In the earliest days of railways, designers wished to produce a vehicle for passenger carrying that was economical to build and operate on routes where passenger numbers were light. A single coach with its own prime mover was a solution adopted in some cases; this may be thought of as the predecessor to the railcar, a term more associated with the use of internal combustion engines.
In most cases the early designs were unsuccessful technically, but in the early years of the twentieth century, street-running passenger tramways started to use small steam engines to draw tramcars, replacing the customary horse traction. In many cases the tramways soon adopted electric traction instead, and the attractiveness of the cheap and frequent conveyance abstracted business from the railways in urban areas.
The railways responded by opening new stopping places (to serve more closely the new suburban housing) and sought to reduce their operating cost by reintroducing railmotors, which were cheaper to construct.
Nonetheless the railmotors had a number of disadvantages: their frequency, and the closeness of their stopping places, could not match that of the tramcars. The intrinsic compromises in fitting a steam engine inside the limited space available made them mechanically inefficient, and their power was (in most designs) insufficient to handle attached vehicles for parcels or additional coaches at times of exceptional demand such as public holidays; and in nearly all cases they still required a three-man crew (driver, fireman and guard), a significant expense compared with the single crew member of a tramcar.
There were two basic designs:
- A small 0-4-0 or 0-2-2 steam locomotive with one end of a coach hung on it like an articulated lorry.
- A coach with a steam engine built into one end of it. This type would sometimes have a vertical boiler.
These machines were not a great success because they lacked flexibility. Most could haul a single trailer, but no more. This meant they were unable to cope with greater than expected passenger demands – a classic example being busy market days on an otherwise lightly used rural branch line. They were also unable to haul goods wagons, requiring a conventional locomotive to be stationed on the same line in any case for these duties. For this reason, they were largely superseded by push-pull trains and the GWR converted some of their railmotors into autocoaches for this purpose. The South Eastern & Chatham Railway built its P Class of small, light tank locomotives specifically to replace railmotors in the 1900s.

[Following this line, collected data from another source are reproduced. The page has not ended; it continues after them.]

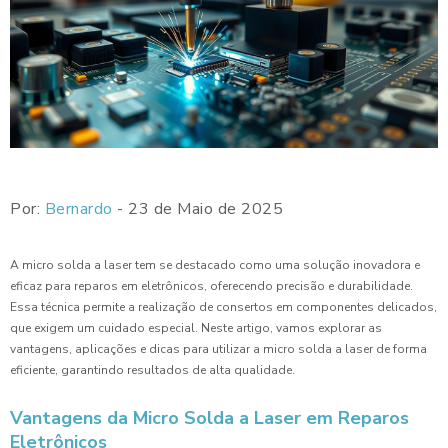
Por:
Bernardo
- 23 de Maio de 2025
A micro solda a laser tem se destacado como uma solução inovadora e
eficaz para reparos em eletrônicos, oferecendo precisão e durabilidade.
Essa técnica permite a realização de consertos em componentes delicados,
que exigem um cuidado especial. Neste artigo, vamos explorar as
vantagens, aplicações e dicas para utilizar a micro solda a laser de forma
eficiente, garantindo resultados de alta qualidade.
Vantagens da Micro Solda a Laser em Reparos
Eletrônicos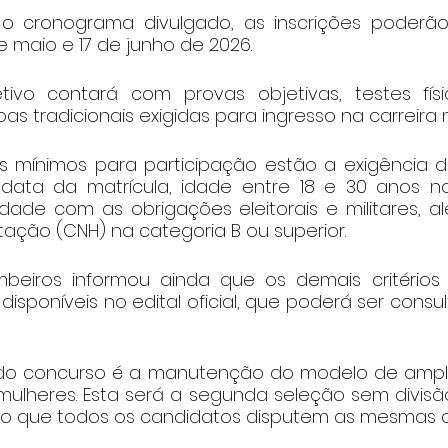
 cronograma divulgado, as inscrições poderão s
de maio e 17 de junho de 2026.
tivo contará com provas objetivas, testes fís
as tradicionais exigidas para ingresso na carreira mi
os mínimos para participação estão a exigência de
data da matrícula, idade entre 18 e 30 anos 
ridade com as obrigações eleitorais e militares, a
itação (CNH) na categoria B ou superior.
eiros informou ainda que os demais critérios 
isponíveis no edital oficial, que poderá ser consul
do concurso é a manutenção do modelo de ampla
ulheres. Esta será a segunda seleção sem divisã
do que todos os candidatos disputem as mesmas 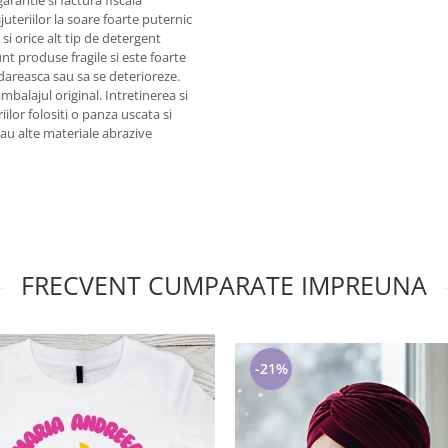
juteriilor la soare foarte puternic
i orice alt tip de detergent
unt produse fragile si este foarte
areasca sau sa se deterioreze.
alajul original. Intretinerea si
iilor folositi o panza uscata si
 sau alte materiale abrazive
FRECVENT CUMPARATE IMPREUNA
-21%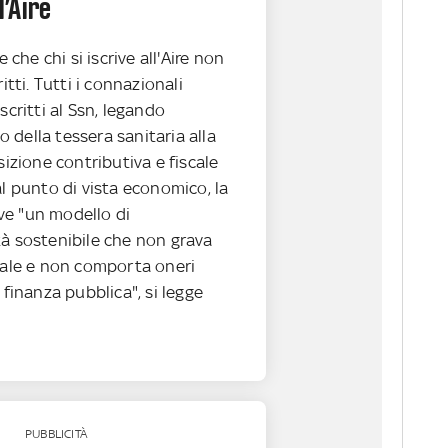
ll’Aire
e che chi si iscrive all'Aire non
ritti. Tutti i connazionali
scritti al Ssn, legando
cio della tessera sanitaria alla
sizione contributiva e fiscale
al punto di vista economico, la
e "un modello di
tà sostenibile che non grava
atale e non comporta oneri
 finanza pubblica", si legge
PUBBLICITÀ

In the late 1920s there was another revival of railmotors with the introduction of new designs from Clayton and Sentinel with high-speed motors and geared drive. The London and North Eastern Railway bought over 80 of them but, again, they were short-lived. Some lasted no more than 10 years and all had been withdrawn by 1947.

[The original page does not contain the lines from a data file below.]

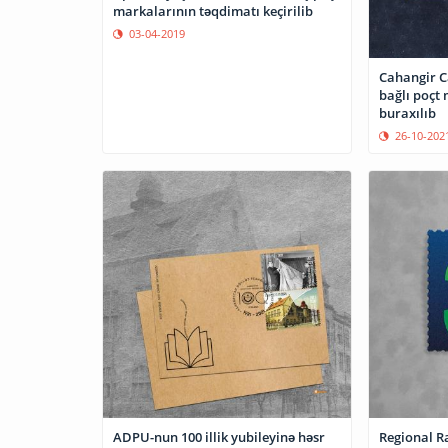
markalarının təqdimatı keçirilib
03-04-2019
Cahangir Ca
bağlı poçt markas
buraxılıb
26-10-202
ADPU-nun 100 illik yubileyinə həsr
Regional Rab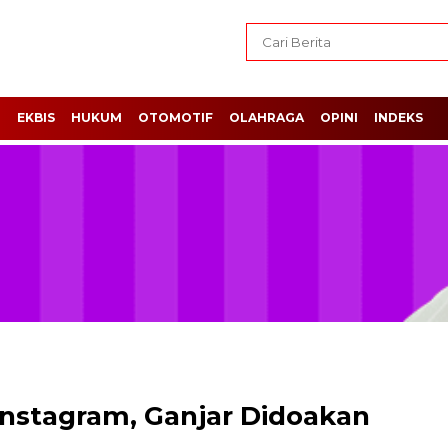
H
EKBIS
HUKUM
OTOMOTIF
OLAHRAGA
OPINI
INDEKS
nstagram, Ganjar Didoakan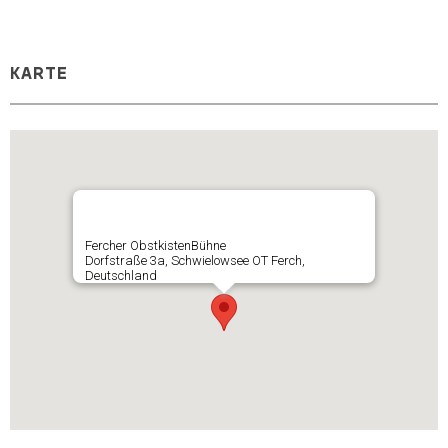
KARTE
Fercher ObstkistenBühne
Dorfstraße 3a, Schwielowsee OT Ferch,
Deutschland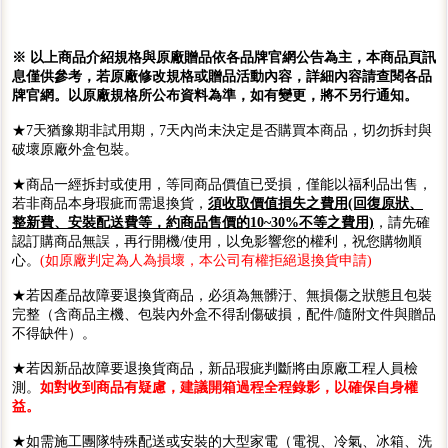
※ 以上商品介紹規格與原廠贈品依各品牌官網公告為主，本商品頁訊
息僅供參考，若原廠修改規格或贈品活動內容，詳細內容請查閱各品
牌官網。以原廠規格所公布資料為準，如有變更，將不另行通知。
★7天猶豫期非試用期，7天內尚未決定是否購買本商品，切勿拆封與
破壞原廠外盒包裝。
★商品一經拆封或使用，等同商品價值已受損，僅能以福利品出售，
若非商品本身瑕疵而需退換貨，
須收取價值損失之費用(回復原狀、
整新費、安裝配送費等，約商品售價的10~30%不等之費用)
，請先確
認訂購商品無誤，再行開機/使用，以免影響您的權利，祝您購物順
心。
(如原廠判定為人為損壞，本公司有權拒絕退換貨申請)
★若因產品故障要退換貨商品，必須為無髒汙、無損傷之狀態且包裝
完整（含商品主機、包裝內外盒不得刮傷破損，配件/隨附文件與贈品
不得缺件）。
★若因新品故障要退換貨商品，新品瑕疵判斷將由原廠工程人員檢
測。
如對收到商品有疑慮，建議開箱過程全程錄影，以確保自身權
益。
★如需施工團隊特殊配送或安裝的大型家電（電視、冷氣、冰箱、洗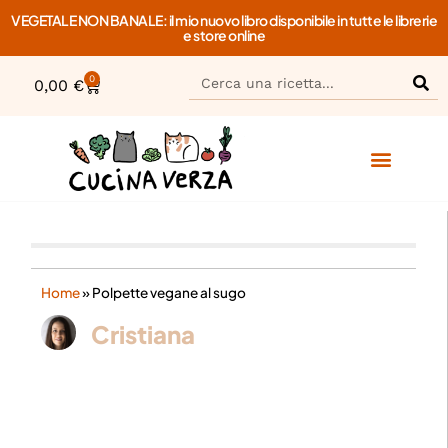
VEGETALE NON BANALE: il mio nuovo libro disponibile in tutte le librerie
e store online
0
0,00
€
Home
»
Polpette vegane al sugo
Cristiana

The Great Western Society, based at Didcot, has restored a Great Western Railway steam railmotor, built in 1908 to working condition. It regularly operates throughout the summer and has visited other preserved railways in the west country and Wales. It also operated on the mainline between Liskeard and Looe in November 2012.
The heritage Downpatrick and County Down Railway (D&CDR), Northern Ireland, owns an example of a Belfast and County Down Railway railmotor which was converted to an autotrain driving trailer while in service. After withdrawal it was used as private accommodation in a field but has now been restored to working order. The D&CDR also has Great Southern and Western Railway No. 90, which was built in 1875 as a railmotor but had its carriage portion removed in 1915.